Capítulo 4
La mañana siguiente, temprano, cuando al este el horizonte se demoraba en un incipiente amanecer azul, unos golpecitos despertaron a Sarah. En su sueño, los nudillos blancos de David golpeaban la ventana; sin embargo, al incorporarse, el sonido se volvió líquido. Descalza y mareada, entró en el baño y descubrió una toalla mojada que goteaba de la barra de la ducha. ¿De dónde había salido ese objeto ajeno? No había estado ahí anoche, de eso estaba segura, pero cuando lo descolgó de la barra y lo escurrió en la ducha, el gesto le resultó familiar.
De vuelta en el dormitorio, advirtió que las ventanas estaban bien cerradas (por lo general, las dejaba abiertas al aire nocturno) y cuando pisó la moqueta de debajo del alféizar, la encontró húmeda. Se habría desatado una tormenta después de la medianoche. Se habría levantado a cerrar las ventanas y secar charcos por toda la casa. Era extraño que no lo recordara, pero la frontera entre el sueño y la vigilia se había vuelto muy tenue durante las últimas semanas.

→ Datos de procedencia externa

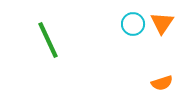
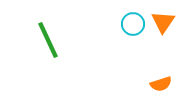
orange triangle: moved 1 px right, 1 px up
orange semicircle: moved 1 px left, 1 px down
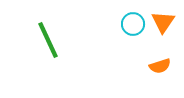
orange semicircle: moved 1 px left, 18 px up
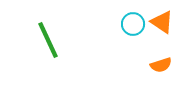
orange triangle: moved 1 px left; rotated 30 degrees counterclockwise
orange semicircle: moved 1 px right, 1 px up
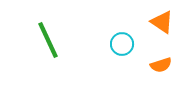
cyan circle: moved 11 px left, 20 px down
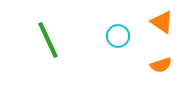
cyan circle: moved 4 px left, 8 px up
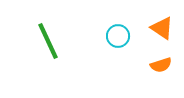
orange triangle: moved 6 px down
green line: moved 1 px down
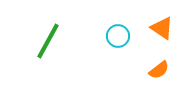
green line: rotated 54 degrees clockwise
orange semicircle: moved 2 px left, 5 px down; rotated 20 degrees counterclockwise
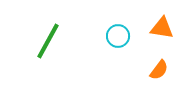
orange triangle: rotated 25 degrees counterclockwise
orange semicircle: rotated 15 degrees counterclockwise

Fuera, el césped brillaba por la lluvia helada, lo que le trajo a la memoria la mañana de la muerte de David. También entonces se había desatado una tormenta de madrugada y ella había recorrido la casa con una toalla, cerrando las ventanas que daban al norte y al oeste. David estaba ausente, de excursión en kayak. Quería pasar dos días remando por el Shannon hacía el sur, a través de la cordillera Azul.

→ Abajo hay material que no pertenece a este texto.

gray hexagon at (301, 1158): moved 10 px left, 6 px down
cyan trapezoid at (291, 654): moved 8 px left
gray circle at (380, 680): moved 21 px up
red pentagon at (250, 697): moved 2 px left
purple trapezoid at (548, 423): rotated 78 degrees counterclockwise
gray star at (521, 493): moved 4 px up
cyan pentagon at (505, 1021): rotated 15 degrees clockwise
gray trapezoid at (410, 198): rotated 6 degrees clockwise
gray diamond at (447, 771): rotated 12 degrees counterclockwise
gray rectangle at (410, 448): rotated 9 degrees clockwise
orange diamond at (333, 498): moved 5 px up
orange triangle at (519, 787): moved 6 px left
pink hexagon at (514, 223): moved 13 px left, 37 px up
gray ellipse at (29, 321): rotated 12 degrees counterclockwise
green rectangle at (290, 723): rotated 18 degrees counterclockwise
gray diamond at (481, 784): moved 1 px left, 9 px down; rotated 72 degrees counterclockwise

La mañana anterior lo había llevado en coche al punto de partida y le había ayudado a transportar el kayak hasta el agua. Un último beso descuidado, mientras le metía la cartera en el bolsillo del chaleco salvavidas, y después había retrocedido para verlo ejecutar el breve ritual de preparación. Aún lo recordaba, ajustándose la correa del casco a la barbilla, guardando la cámara, los bocadillos y el móvil en la bolsa estanca de la parte trasera del kayak, colocándose el cubrebañeras alrededor de la cintura y finalmente entrando en el agua y acomodándose en la embarcación. Por lo general, a mediados de verano el agua estaba demasiado baja para remar; los kayaks rozaban con las rocas en cada rápido. Sin embargo, ese julio había sido inusualmente lluvioso y hasta los largos tramos llanos del Shannon fluían a un ritmo constante. Con un golpe de remo, David se alejó de la orilla, despidiéndose con la mano mientras lo arrastraba la corriente. Pensaba remar cinco horas ese día, y detenerse a medio trayecto, en el condado vecino, donde tenían una cabaña junto al río.

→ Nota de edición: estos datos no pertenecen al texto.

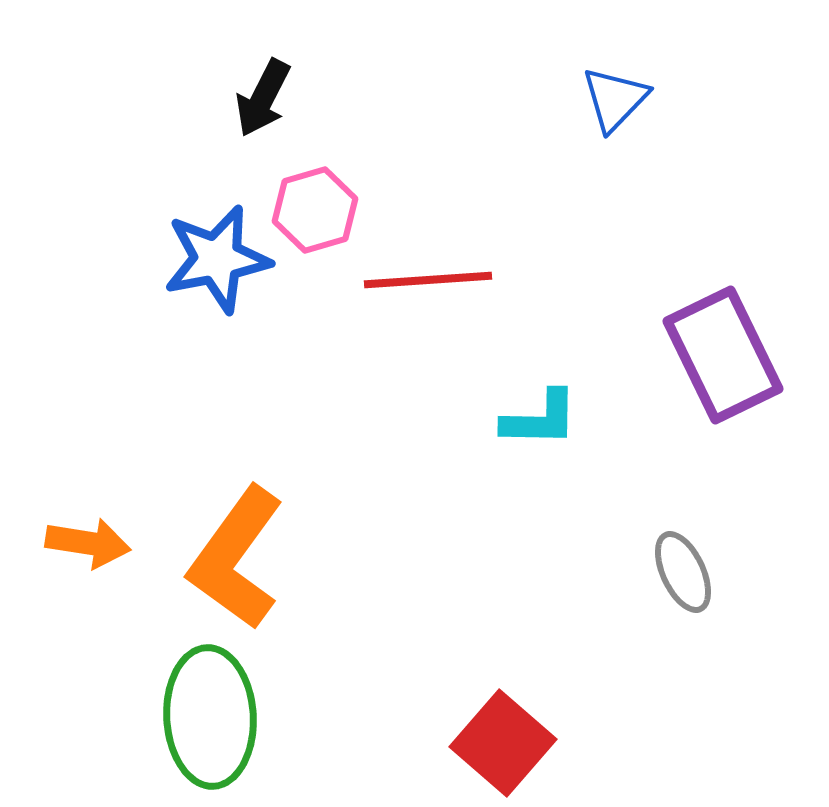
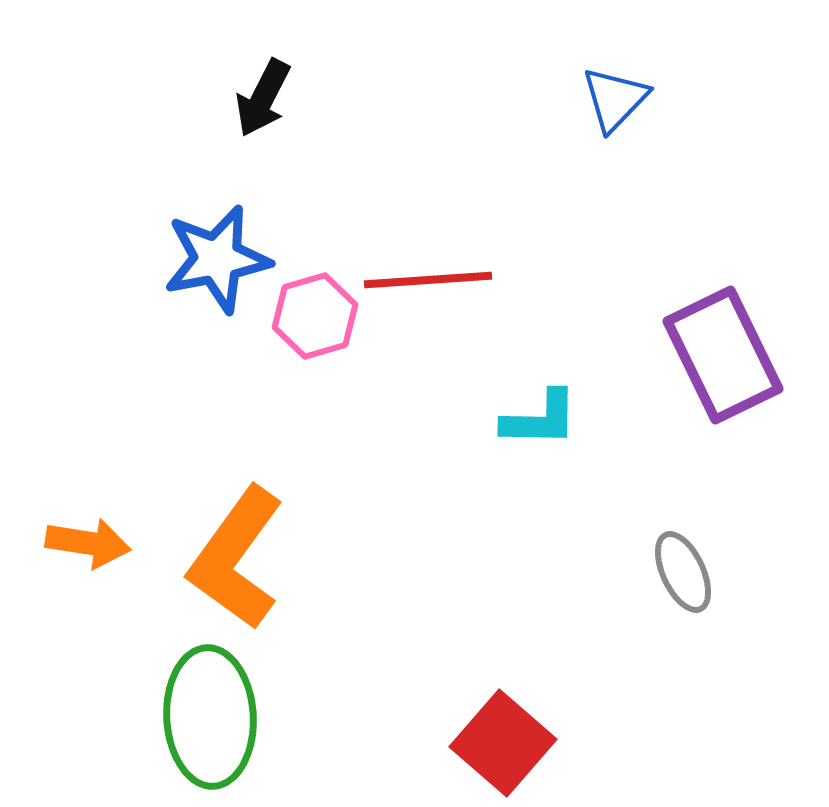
pink hexagon: moved 106 px down
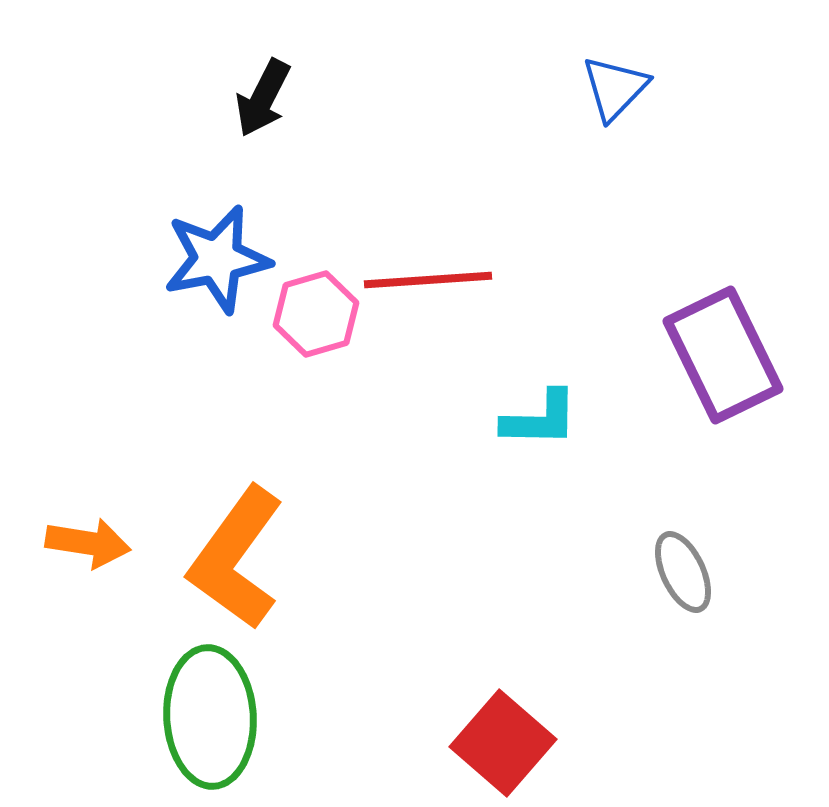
blue triangle: moved 11 px up
pink hexagon: moved 1 px right, 2 px up
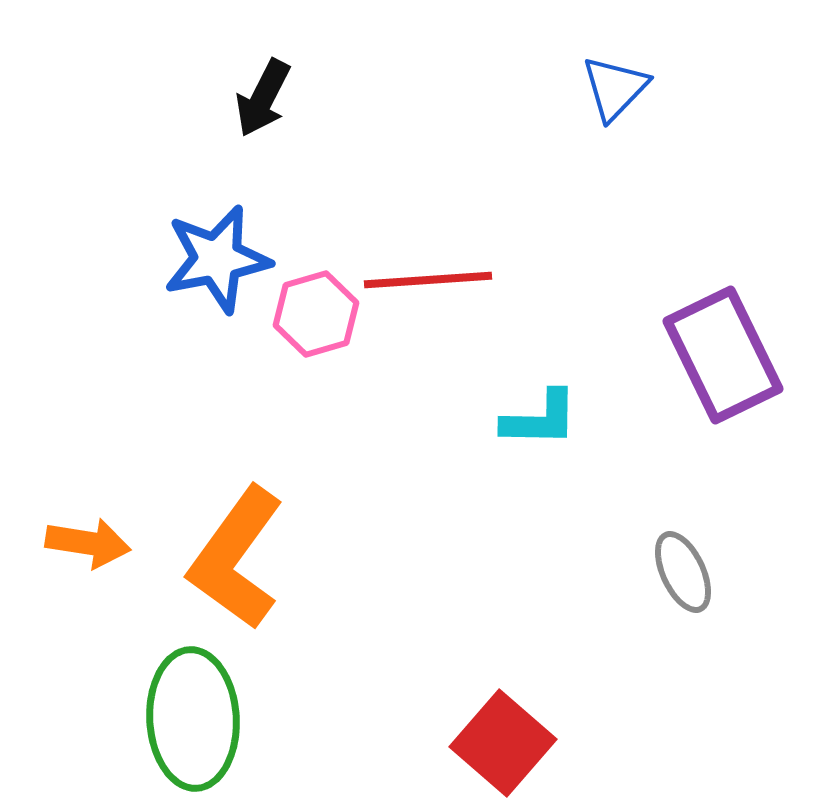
green ellipse: moved 17 px left, 2 px down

Normalmente, Sarah hubiese ido con él; ambos conocían la importancia de viajar en compañía. Pero ella había accedido a ayudar en la matriculación de los cursos de verano de la universidad y David estaba decidido a aprovechar la semana que tenía libre. Sarah le había pedido que no fuese, que esperase otra tarde en que un amigo pudiera acompañarlo; ahora seguía disgustada por el exceso de confianza de David, por negarse a atrasar el viaje. Pero ¿de qué servía regañar a los muertos?
Esa noche David la había llamado. El río había sido una maravilla. Le contó que había visto dos ciervos, varias truchas y unos niños lanzándose al agua desde una cuerda. Al atardecer había instalado un caballete en la terraza de la cabaña y había pintado los árboles de la ribera. La pintura era una pasión de siempre, que David sólo se permitía algún que otro fin de semana. La cabaña era su principal estudio y el sótano, con sus altas ventanas, su segunda elección. Si David pintaba, todo iba bien.
Por tanto, cuando el trueno la había despertado ese domingo por la noche, ella no se preocupó. No pensó en el río, que crecía lentamente, que modificaba su ritmo y su color. Sólo ahora, con los árboles aun goteando, los ríos ocupaban todo su pensamiento. Cuando regresó a la cama, se imaginó corrientes atascadas por hojas y ramas caídas que se metamorfoseaban en brazos musgosos y tiraban de ella.